Malformations of the upper urinary tract are currently classified using the Potter classification [6], which assigns patients to four separate classes, depending on phenotypic patterns. In recent years, however, two major groups of non-classifiable conditions have emerged, challenging this traditional system.
First, there are syndromal urinary tract-related entities, exhibiting a broad spectrum of morphological changes. Among these syndromes, the genetic defects in Kallmann's syndrome (mutation of KAL, a cell-signalling gene [7]), in branchio-oto-renal syndrome (mutation in EYA1, an apoptosis-limiting factor [8]) and in renal-coloboma syndrome (mutation in PAX2, a transcription factor [9]) have been identified.
Second, autosomal dominantly inherited upper urinary tract malformations with a wide variety of clinical findings have been reported [3,5].
The difficulties to classify syndromal and most familial cases show the need for a new aetiology-based classification system. Such a system has been proposed by Pohl et al. [10]. To classify an individual case in their system, the underlying genetic defect and the function of the affected gene has to be known. This is a prerequisite that, unfortunately, is not met in the large number of so-called sporadic cases. However, how many of these cases are truly sporadic or are, in contrast, due to rare recessive mutations is not known.
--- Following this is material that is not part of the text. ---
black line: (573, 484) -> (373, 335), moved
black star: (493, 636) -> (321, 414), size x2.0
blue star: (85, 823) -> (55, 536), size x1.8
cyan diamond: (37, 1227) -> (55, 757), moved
Different genetic backgrounds may play a role in the disturbance of the ordered interplay of developmental genes during the short period of organogenesis. As examples of the importance of the genetic background, patients with identical PAX2 mutations [11] and different EGF-deficient mouse strains [12] show a broad variability of phenotypes. Also, recently, the importance of modifying genes has been shown in BardetBiedl syndrome [13]. Whether a distinct genetic background in our case contributed to the high number of clinically affected family members remains speculative.
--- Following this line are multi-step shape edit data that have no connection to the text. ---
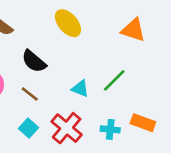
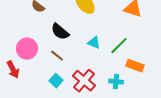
cyan triangle: (80, 89) -> (94, 43), moved
orange rectangle: (143, 123) -> (135, 66), moved

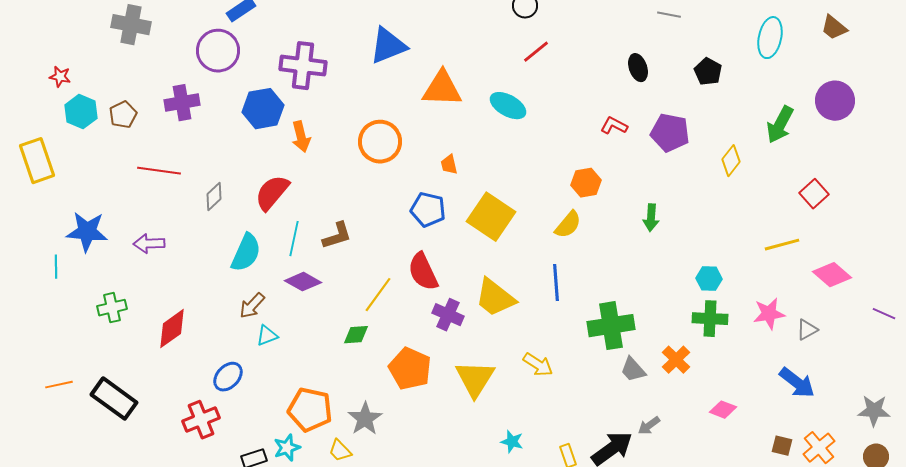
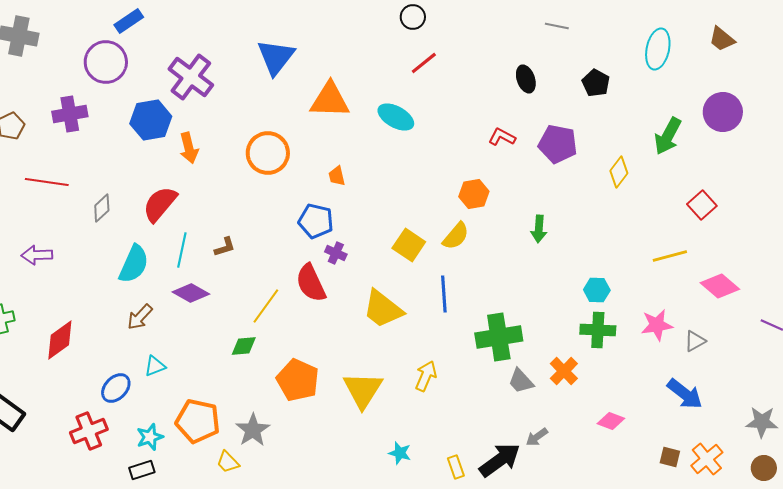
blue triangle: (388, 46) -> (276, 57), turned -30
purple cross: (303, 66) -> (191, 77), turned 30
yellow square: (491, 217) -> (409, 245), moved, size x0.7
brown L-shape: (337, 236) -> (225, 247), size x0.7
purple cross: (448, 315) -> (336, 253), moved, size x0.7
cyan triangle: (267, 336) -> (155, 366), moved
yellow arrow: (538, 365) -> (426, 376), turned -100
cyan star: (287, 448) -> (150, 437), moved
The clinical spectrum of changes in our family points towards a gene playing a role in early nephrogenesis, specifically in the process of ureteric bud induction or in the process of ureteric bud branching morphogenesis. The induction of the ureteric bud, which sprouts from the mesonephric (Wolffian) duct into the metanephric blastema, is a prerequisite for the formation of kidneys. Genes involved in this process include WT1 [14], Eya-1 [15] and GDNF [16], among others. Mutations in these genes lead to renal agenesis, a feature that was seen in only two children of our family. Therefore, we consider it unlikely that a gene involved in ureteric bud induction is causally related to the findings in this family.
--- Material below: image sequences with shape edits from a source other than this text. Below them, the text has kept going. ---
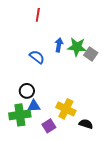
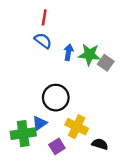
blue semicircle: (37, 57) -> (43, 41), moved
black circle: (27, 91) -> (56, 98), moved, size x1.5
blue triangle: (34, 106) -> (39, 123), turned -32

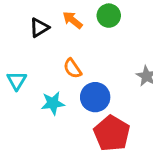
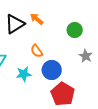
green circle: (109, 16) -> (75, 30), moved
black triangle: (39, 28) -> (15, 24), size x1.5

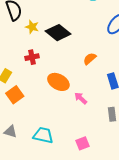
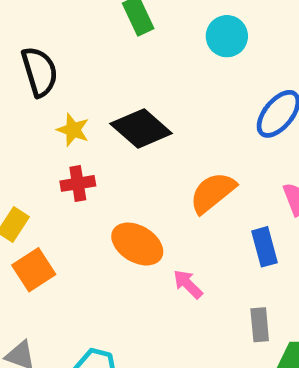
yellow star: (32, 27) -> (73, 130), moved
orange semicircle: (90, 59) -> (213, 193), size x1.5

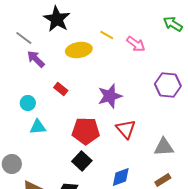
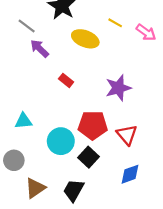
yellow ellipse: (79, 50) -> (85, 39), turned 30
cyan circle: (28, 103) -> (61, 141), moved, size x1.6
cyan triangle: (38, 127) -> (23, 121), moved
red triangle: (126, 129) -> (127, 135), moved

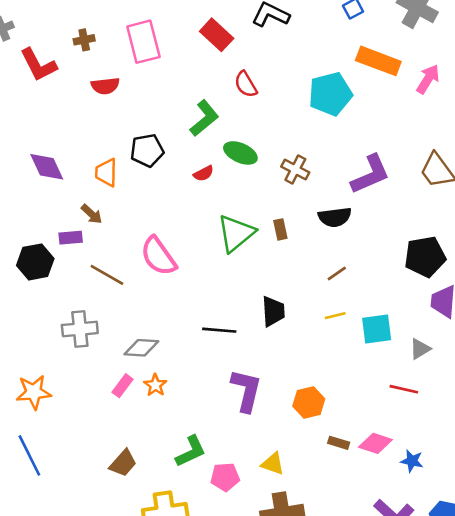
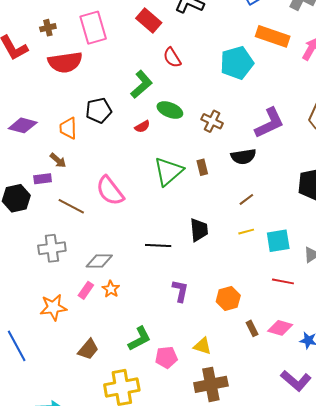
red semicircle: (105, 86) -> (65, 62), size x1.6
purple diamond: (47, 167) -> (23, 125), turned -48
red line: (404, 389) -> (283, 281), moved
purple L-shape: (246, 390) -> (180, 291), size x0.7
orange star: (34, 392) -> (53, 307), moved
brown rectangle: (339, 443) -> (252, 328), turned 49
In contrast, defects in the process of ureteric bud branching morphogenesis have a broader spectrum of clinical manifestations and can lead to hypoplastic/dysplastic kidneys, to ureterovesical junction obstruction, to duplex kidneys and to renal agenesis [10]. This spectrum of changes resembles the clinical spectrum encountered in our family. As an example, in a mouse knockout model of bone morphogenetic protein 4 (bmp4), it was shown that bmp4 has two functions in the early morphogenesis of the kidney and urinary tract [17]. One is to inhibit ectopic budding from the Wolffian duct or the ureter stalk by antagonizing inductive signals from the metanephric mesenchyme to the illegitimate sites on the Wolffian duct. The other is to promote the elongation of the branching ureter within the metanephros, thereby promoting kidney morphogenesis [17]. These features would make bmp4 a strong candidate gene. Therefore, bmp4 along with a number of other strong candidate genes involved in the process of ureteric bud branching morphogenesis (EMX2 [18], BF-2 [19], RAR, RARß2 [20], Gata3 [21]) are currently under investigation to further refine their possible role as disease-causing factors in this family.
Taken together, to our knowledge, this is the first report on familial clustering of urinary tract malformations inherited in a likely autosomal recessive trait. Against this background it is tempting to speculate about recessive inheritance as the true cause of a number of sporadic cases of urinary tract malformations.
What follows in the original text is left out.